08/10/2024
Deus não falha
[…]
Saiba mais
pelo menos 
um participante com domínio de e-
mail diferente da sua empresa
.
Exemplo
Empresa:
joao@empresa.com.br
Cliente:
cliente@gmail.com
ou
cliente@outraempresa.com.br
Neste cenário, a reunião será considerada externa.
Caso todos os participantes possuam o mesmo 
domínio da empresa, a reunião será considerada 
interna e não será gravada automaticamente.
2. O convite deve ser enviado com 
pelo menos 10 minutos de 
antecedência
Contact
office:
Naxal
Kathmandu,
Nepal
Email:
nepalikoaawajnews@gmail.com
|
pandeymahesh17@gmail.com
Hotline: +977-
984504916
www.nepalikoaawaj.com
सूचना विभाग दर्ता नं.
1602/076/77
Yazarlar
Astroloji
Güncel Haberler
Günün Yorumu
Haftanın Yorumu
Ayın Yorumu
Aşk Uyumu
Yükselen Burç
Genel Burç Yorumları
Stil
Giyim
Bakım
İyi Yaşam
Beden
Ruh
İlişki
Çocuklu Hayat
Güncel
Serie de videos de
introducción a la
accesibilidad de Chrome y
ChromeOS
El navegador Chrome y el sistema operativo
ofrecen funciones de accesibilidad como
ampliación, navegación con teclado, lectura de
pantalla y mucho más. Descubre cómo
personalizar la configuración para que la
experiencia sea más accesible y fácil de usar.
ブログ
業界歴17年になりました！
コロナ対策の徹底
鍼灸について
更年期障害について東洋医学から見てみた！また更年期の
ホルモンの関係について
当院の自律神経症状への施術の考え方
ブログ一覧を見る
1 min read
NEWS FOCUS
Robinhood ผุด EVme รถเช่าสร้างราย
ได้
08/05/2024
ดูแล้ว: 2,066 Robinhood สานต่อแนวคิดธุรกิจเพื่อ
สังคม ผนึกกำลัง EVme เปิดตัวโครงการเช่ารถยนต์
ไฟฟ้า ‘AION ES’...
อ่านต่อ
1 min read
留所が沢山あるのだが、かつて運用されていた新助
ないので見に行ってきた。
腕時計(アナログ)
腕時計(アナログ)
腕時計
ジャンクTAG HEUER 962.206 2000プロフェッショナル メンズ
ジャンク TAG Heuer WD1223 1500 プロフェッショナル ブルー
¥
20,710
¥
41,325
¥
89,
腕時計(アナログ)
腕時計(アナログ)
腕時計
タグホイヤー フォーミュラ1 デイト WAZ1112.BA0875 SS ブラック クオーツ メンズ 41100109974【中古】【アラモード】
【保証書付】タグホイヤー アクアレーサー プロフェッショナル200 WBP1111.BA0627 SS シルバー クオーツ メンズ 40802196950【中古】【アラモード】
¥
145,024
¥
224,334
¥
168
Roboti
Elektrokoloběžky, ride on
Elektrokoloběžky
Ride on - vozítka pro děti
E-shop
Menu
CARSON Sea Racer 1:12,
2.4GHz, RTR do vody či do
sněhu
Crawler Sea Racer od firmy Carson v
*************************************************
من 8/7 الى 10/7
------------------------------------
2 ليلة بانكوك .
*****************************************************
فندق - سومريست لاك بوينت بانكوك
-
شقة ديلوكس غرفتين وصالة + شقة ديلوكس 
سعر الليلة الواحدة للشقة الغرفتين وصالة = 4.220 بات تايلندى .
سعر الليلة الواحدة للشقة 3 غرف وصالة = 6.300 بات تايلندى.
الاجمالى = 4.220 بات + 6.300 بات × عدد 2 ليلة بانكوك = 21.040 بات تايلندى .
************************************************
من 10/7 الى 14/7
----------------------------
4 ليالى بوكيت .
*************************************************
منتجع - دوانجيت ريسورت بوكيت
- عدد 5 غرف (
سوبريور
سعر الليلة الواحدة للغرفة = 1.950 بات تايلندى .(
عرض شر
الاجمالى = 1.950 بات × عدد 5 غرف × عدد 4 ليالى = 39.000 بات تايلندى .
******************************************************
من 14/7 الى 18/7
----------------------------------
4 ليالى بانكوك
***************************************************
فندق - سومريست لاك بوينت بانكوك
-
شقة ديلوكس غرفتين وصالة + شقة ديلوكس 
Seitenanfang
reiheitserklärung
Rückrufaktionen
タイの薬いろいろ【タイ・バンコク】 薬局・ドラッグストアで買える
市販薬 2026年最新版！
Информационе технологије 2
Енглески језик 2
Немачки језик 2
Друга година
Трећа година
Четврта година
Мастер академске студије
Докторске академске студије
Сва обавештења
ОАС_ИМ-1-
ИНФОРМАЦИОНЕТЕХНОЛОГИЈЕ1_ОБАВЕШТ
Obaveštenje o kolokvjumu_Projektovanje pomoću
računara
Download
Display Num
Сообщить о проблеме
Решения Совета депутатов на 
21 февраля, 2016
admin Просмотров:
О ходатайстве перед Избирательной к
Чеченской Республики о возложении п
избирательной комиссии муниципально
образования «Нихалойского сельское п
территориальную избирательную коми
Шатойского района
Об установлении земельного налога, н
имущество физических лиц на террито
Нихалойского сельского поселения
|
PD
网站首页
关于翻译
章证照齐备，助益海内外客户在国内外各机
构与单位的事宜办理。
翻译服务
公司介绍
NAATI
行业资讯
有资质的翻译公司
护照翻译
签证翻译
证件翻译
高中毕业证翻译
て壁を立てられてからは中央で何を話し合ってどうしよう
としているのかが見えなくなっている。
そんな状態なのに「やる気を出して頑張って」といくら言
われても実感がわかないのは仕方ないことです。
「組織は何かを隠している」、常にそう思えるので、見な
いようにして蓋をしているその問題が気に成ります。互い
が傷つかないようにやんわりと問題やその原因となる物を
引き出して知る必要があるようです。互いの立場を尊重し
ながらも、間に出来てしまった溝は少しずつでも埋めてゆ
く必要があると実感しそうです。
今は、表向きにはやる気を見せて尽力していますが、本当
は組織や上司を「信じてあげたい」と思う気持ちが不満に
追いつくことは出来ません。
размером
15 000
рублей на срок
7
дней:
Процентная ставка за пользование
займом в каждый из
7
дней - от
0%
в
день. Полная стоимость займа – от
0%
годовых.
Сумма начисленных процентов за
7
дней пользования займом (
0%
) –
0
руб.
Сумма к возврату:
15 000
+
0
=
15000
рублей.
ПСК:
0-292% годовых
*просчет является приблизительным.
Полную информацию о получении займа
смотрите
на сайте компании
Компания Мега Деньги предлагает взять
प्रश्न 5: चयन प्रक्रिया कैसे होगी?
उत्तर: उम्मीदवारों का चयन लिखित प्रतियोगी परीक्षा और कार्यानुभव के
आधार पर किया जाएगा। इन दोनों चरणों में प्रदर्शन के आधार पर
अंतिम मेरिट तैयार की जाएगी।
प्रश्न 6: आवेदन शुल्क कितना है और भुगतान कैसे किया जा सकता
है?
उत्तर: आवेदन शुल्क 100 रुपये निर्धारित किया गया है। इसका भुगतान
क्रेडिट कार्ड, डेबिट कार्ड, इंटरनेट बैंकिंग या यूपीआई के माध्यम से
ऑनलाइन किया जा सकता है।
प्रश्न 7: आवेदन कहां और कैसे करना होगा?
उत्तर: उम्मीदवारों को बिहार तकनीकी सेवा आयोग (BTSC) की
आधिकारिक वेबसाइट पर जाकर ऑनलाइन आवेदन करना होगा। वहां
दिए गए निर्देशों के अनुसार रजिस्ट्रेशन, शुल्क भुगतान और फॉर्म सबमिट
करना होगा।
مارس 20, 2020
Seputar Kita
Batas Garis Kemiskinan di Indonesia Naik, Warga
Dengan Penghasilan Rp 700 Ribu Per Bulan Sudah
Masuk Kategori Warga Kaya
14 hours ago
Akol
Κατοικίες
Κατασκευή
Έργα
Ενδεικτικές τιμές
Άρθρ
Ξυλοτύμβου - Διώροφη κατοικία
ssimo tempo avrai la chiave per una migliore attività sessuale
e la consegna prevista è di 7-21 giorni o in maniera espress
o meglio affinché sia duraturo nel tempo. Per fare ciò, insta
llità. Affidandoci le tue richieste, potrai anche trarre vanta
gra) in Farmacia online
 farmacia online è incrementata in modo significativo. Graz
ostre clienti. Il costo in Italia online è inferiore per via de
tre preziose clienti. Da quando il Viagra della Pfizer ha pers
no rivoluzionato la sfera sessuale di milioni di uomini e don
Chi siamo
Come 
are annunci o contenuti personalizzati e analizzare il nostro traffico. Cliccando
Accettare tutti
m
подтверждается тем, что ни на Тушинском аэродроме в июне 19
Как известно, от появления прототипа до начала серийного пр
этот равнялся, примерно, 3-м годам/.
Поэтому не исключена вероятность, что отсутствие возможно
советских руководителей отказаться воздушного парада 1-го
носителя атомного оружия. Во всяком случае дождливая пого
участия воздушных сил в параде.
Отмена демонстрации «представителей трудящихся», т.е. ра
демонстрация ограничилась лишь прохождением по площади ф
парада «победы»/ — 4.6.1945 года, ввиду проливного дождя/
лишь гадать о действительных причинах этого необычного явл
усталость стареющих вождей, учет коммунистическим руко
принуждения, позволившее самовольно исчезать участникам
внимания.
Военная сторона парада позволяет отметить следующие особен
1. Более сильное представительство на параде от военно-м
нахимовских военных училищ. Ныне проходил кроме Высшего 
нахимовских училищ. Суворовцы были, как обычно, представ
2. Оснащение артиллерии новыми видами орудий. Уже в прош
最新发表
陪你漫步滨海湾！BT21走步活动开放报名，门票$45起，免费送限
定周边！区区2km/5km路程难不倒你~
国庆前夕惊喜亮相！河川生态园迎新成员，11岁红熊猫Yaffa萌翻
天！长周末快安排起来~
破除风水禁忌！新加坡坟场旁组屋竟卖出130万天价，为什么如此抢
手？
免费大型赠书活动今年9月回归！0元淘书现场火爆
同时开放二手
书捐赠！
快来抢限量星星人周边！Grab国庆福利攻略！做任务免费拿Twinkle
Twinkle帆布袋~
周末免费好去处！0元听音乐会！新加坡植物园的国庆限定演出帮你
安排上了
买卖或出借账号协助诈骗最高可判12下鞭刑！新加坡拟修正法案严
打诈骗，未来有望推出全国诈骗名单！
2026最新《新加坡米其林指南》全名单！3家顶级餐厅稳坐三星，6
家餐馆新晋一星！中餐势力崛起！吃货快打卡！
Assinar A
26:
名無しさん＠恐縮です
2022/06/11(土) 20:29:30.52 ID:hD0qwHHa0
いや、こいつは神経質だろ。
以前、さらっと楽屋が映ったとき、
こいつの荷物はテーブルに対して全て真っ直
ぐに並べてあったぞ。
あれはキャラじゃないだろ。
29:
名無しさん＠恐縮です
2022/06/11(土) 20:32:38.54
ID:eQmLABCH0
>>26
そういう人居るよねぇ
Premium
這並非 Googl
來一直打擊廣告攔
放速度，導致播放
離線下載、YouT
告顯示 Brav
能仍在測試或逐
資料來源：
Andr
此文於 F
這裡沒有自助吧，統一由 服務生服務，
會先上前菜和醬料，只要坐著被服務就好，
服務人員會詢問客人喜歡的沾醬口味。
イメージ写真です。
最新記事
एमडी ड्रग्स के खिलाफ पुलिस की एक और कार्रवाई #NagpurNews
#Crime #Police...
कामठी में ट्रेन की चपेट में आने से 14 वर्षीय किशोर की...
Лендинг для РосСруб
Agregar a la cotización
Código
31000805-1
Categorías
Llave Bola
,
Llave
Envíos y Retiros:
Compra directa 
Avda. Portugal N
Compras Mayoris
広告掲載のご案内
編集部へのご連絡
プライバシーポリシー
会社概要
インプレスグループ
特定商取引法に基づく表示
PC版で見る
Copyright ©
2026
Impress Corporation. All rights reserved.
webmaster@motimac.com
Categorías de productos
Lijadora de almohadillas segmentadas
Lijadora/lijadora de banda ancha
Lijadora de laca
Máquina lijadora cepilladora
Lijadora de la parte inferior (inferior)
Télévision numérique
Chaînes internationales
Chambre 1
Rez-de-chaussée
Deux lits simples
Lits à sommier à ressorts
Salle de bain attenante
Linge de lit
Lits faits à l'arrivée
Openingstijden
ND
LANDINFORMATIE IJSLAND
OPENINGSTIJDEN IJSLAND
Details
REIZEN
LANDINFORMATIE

● ● ● ● ● ● ●

## What the exercise asks
Your task is to copy each line from the material above that includes the word "Categorías".

## Result
Categorías
Categorías de productos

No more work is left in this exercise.